[[ Data to examine open ]]

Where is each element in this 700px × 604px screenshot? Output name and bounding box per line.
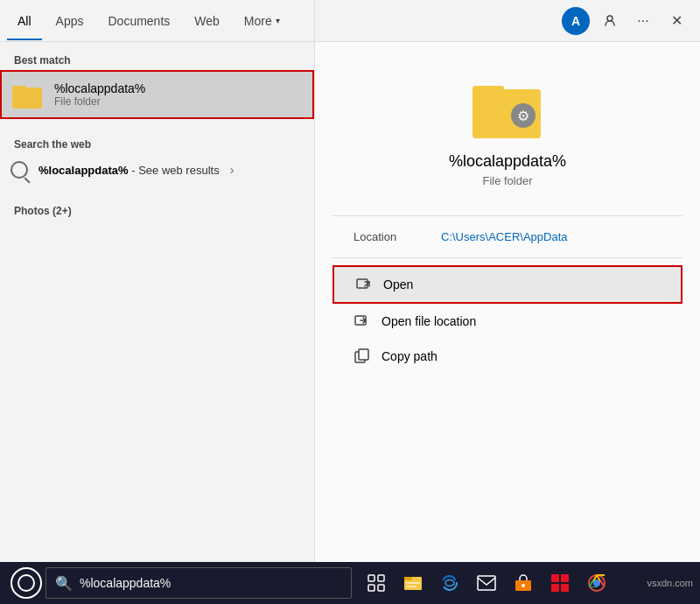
best-match-item[interactable]: %localappdata% File folder	[0, 70, 314, 119]
tab-all[interactable]: All	[7, 9, 42, 33]
web-search-text: %localappdata% - See web results	[38, 164, 220, 177]
svg-rect-13	[478, 576, 495, 590]
web-search-label: Search the web	[0, 133, 314, 154]
svg-rect-10	[406, 582, 420, 584]
web-search-item[interactable]: %localappdata% - See web results ›	[0, 154, 314, 186]
svg-rect-5	[378, 575, 384, 581]
tabs-bar: All Apps Documents Web More ▾	[0, 0, 314, 42]
svg-rect-0	[357, 279, 368, 288]
web-search-section: Search the web %localappdata% - See web …	[0, 126, 314, 193]
tab-documents[interactable]: Documents	[97, 9, 180, 33]
detail-content: ⚙ %localappdata% File folder Location C:…	[315, 42, 700, 391]
detail-type: File folder	[482, 174, 532, 187]
best-match-subtitle: File folder	[54, 95, 302, 108]
file-explorer-button[interactable]	[396, 565, 430, 600]
svg-rect-9	[404, 577, 412, 580]
svg-rect-11	[406, 586, 416, 587]
svg-rect-3	[359, 349, 368, 360]
left-panel: All Apps Documents Web More ▾ Best match…	[0, 0, 315, 562]
open-file-location-button[interactable]: Open file location	[332, 304, 682, 339]
open-file-location-label: Open file location	[382, 314, 476, 328]
open-label: Open	[383, 277, 413, 291]
tab-more[interactable]: More ▾	[234, 9, 290, 33]
search-icon	[10, 161, 28, 179]
folder-icon	[12, 79, 44, 110]
chevron-down-icon: ▾	[276, 16, 280, 25]
xbox-button[interactable]	[542, 565, 578, 600]
header-right: A ··· ✕	[315, 0, 700, 42]
taskbar-icons	[359, 565, 614, 600]
time-display: vsxdn.com	[647, 578, 693, 588]
svg-point-15	[522, 584, 525, 587]
open-icon	[355, 276, 373, 293]
search-panel: All Apps Documents Web More ▾ Best match…	[0, 0, 700, 562]
svg-rect-7	[378, 585, 384, 591]
chevron-right-icon: ›	[230, 163, 234, 177]
store-button[interactable]	[506, 565, 541, 600]
tab-web[interactable]: Web	[184, 9, 230, 33]
edge-browser-button[interactable]	[432, 565, 467, 600]
svg-rect-16	[551, 574, 559, 582]
svg-rect-18	[551, 584, 559, 592]
divider2	[332, 257, 682, 258]
photos-section: Photos (2+)	[0, 193, 314, 228]
open-button[interactable]: Open	[332, 265, 682, 304]
location-value[interactable]: C:\Users\ACER\AppData	[441, 230, 568, 243]
taskbar-search-icon: 🔍	[55, 575, 73, 592]
copy-path-button[interactable]: Copy path	[332, 339, 682, 374]
best-match-section: Best match %localappdata% File folder	[0, 42, 314, 126]
svg-rect-6	[368, 585, 374, 591]
large-folder-icon: ⚙	[472, 77, 542, 138]
taskbar-search-box[interactable]: 🔍	[46, 567, 352, 599]
svg-rect-17	[561, 574, 569, 582]
copy-icon	[354, 348, 371, 365]
photos-label: Photos (2+)	[0, 200, 314, 221]
taskbar: 🔍	[0, 562, 700, 604]
best-match-label: Best match	[0, 49, 314, 70]
copy-path-label: Copy path	[382, 349, 438, 363]
svg-point-12	[445, 580, 454, 586]
chrome-button[interactable]	[579, 565, 614, 600]
location-label: Location	[354, 230, 441, 243]
svg-rect-4	[368, 575, 374, 581]
location-row: Location C:\Users\ACER\AppData	[332, 223, 682, 250]
person-icon-button[interactable]	[597, 8, 623, 34]
open-location-icon	[354, 313, 371, 330]
best-match-title: %localappdata%	[54, 81, 302, 95]
task-view-button[interactable]	[359, 565, 394, 600]
right-panel: ⚙ %localappdata% File folder Location C:…	[315, 0, 700, 562]
close-button[interactable]: ✕	[663, 8, 690, 34]
avatar-button[interactable]: A	[562, 7, 590, 35]
detail-name: %localappdata%	[449, 152, 566, 171]
tab-apps[interactable]: Apps	[46, 9, 94, 33]
ellipsis-button[interactable]: ···	[630, 8, 656, 34]
taskbar-search-input[interactable]	[80, 576, 342, 590]
mail-button[interactable]	[469, 565, 504, 600]
gear-icon: ⚙	[511, 103, 536, 128]
svg-rect-19	[561, 584, 569, 592]
system-tray: vsxdn.com	[647, 578, 693, 588]
divider	[332, 215, 682, 216]
start-button[interactable]	[10, 567, 42, 599]
best-match-text: %localappdata% File folder	[54, 81, 302, 108]
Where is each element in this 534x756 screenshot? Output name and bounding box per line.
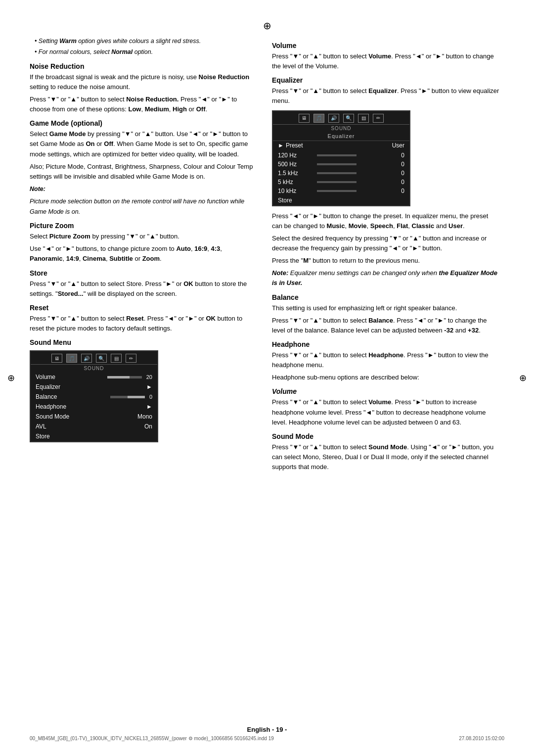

[[ Data to examine closed ]]

Minus its pictures, the full listing should be copied verbatim.

* Solution for this exercise
Where is each element in this 700px × 604px screenshot? Output name and bounding box per line.
best-match-item[interactable]: %localappdata% File folder	[0, 70, 314, 119]
tab-all[interactable]: All	[7, 9, 42, 33]
web-search-text: %localappdata% - See web results	[38, 164, 220, 177]
svg-rect-13	[478, 576, 495, 590]
web-search-label: Search the web	[0, 133, 314, 154]
svg-rect-10	[406, 582, 420, 584]
web-search-item[interactable]: %localappdata% - See web results ›	[0, 154, 314, 186]
svg-rect-5	[378, 575, 384, 581]
tabs-bar: All Apps Documents Web More ▾	[0, 0, 314, 42]
svg-rect-0	[357, 279, 368, 288]
web-search-section: Search the web %localappdata% - See web …	[0, 126, 314, 193]
tab-documents[interactable]: Documents	[97, 9, 180, 33]
detail-content: ⚙ %localappdata% File folder Location C:…	[315, 42, 700, 391]
detail-type: File folder	[482, 174, 532, 187]
best-match-subtitle: File folder	[54, 95, 302, 108]
file-explorer-button[interactable]	[396, 565, 430, 600]
svg-rect-9	[404, 577, 412, 580]
svg-rect-11	[406, 586, 416, 587]
svg-rect-3	[359, 349, 368, 360]
left-panel: All Apps Documents Web More ▾ Best match…	[0, 0, 315, 562]
open-file-location-button[interactable]: Open file location	[332, 304, 682, 339]
open-file-location-label: Open file location	[382, 314, 476, 328]
open-label: Open	[383, 277, 413, 291]
tab-more[interactable]: More ▾	[234, 9, 290, 33]
search-icon	[10, 161, 28, 179]
folder-icon	[12, 79, 44, 110]
chevron-down-icon: ▾	[276, 16, 280, 25]
xbox-button[interactable]	[542, 565, 578, 600]
header-right: A ··· ✕	[315, 0, 700, 42]
taskbar-icons	[359, 565, 614, 600]
time-display: vsxdn.com	[647, 578, 693, 588]
svg-point-15	[522, 584, 525, 587]
open-icon	[355, 276, 373, 293]
search-panel: All Apps Documents Web More ▾ Best match…	[0, 0, 700, 562]
svg-rect-7	[378, 585, 384, 591]
chevron-right-icon: ›	[230, 163, 234, 177]
store-button[interactable]	[506, 565, 541, 600]
tab-web[interactable]: Web	[184, 9, 230, 33]
edge-browser-button[interactable]	[432, 565, 467, 600]
svg-rect-16	[551, 574, 559, 582]
svg-rect-18	[551, 584, 559, 592]
divider2	[332, 257, 682, 258]
photos-section: Photos (2+)	[0, 193, 314, 228]
open-button[interactable]: Open	[332, 265, 682, 304]
location-value[interactable]: C:\Users\ACER\AppData	[441, 230, 568, 243]
taskbar-search-icon: 🔍	[55, 575, 73, 592]
copy-path-button[interactable]: Copy path	[332, 339, 682, 374]
best-match-section: Best match %localappdata% File folder	[0, 42, 314, 126]
svg-rect-6	[368, 585, 374, 591]
large-folder-icon: ⚙	[472, 77, 542, 138]
taskbar-search-box[interactable]: 🔍	[46, 567, 352, 599]
svg-rect-17	[561, 574, 569, 582]
copy-icon	[354, 348, 371, 365]
photos-label: Photos (2+)	[0, 200, 314, 221]
taskbar: 🔍	[0, 562, 700, 604]
best-match-label: Best match	[0, 49, 314, 70]
copy-path-label: Copy path	[382, 349, 438, 363]
svg-point-12	[445, 580, 454, 586]
chrome-button[interactable]	[579, 565, 614, 600]
location-label: Location	[354, 230, 441, 243]
svg-rect-4	[368, 575, 374, 581]
location-row: Location C:\Users\ACER\AppData	[332, 223, 682, 250]
person-icon-button[interactable]	[597, 8, 623, 34]
open-location-icon	[354, 313, 371, 330]
best-match-title: %localappdata%	[54, 81, 302, 95]
task-view-button[interactable]	[359, 565, 394, 600]
right-panel: ⚙ %localappdata% File folder Location C:…	[315, 0, 700, 562]
close-button[interactable]: ✕	[663, 8, 690, 34]
avatar-button[interactable]: A	[562, 7, 590, 35]
detail-name: %localappdata%	[449, 152, 566, 171]
tab-apps[interactable]: Apps	[46, 9, 94, 33]
ellipsis-button[interactable]: ···	[630, 8, 656, 34]
taskbar-search-input[interactable]	[80, 576, 342, 590]
mail-button[interactable]	[469, 565, 504, 600]
gear-icon: ⚙	[511, 103, 536, 128]
svg-rect-19	[561, 584, 569, 592]
system-tray: vsxdn.com	[647, 578, 693, 588]
divider	[332, 215, 682, 216]
start-button[interactable]	[10, 567, 42, 599]
best-match-text: %localappdata% File folder	[54, 81, 302, 108]
Where is each element in this 534x756 screenshot? Output name and bounding box per line.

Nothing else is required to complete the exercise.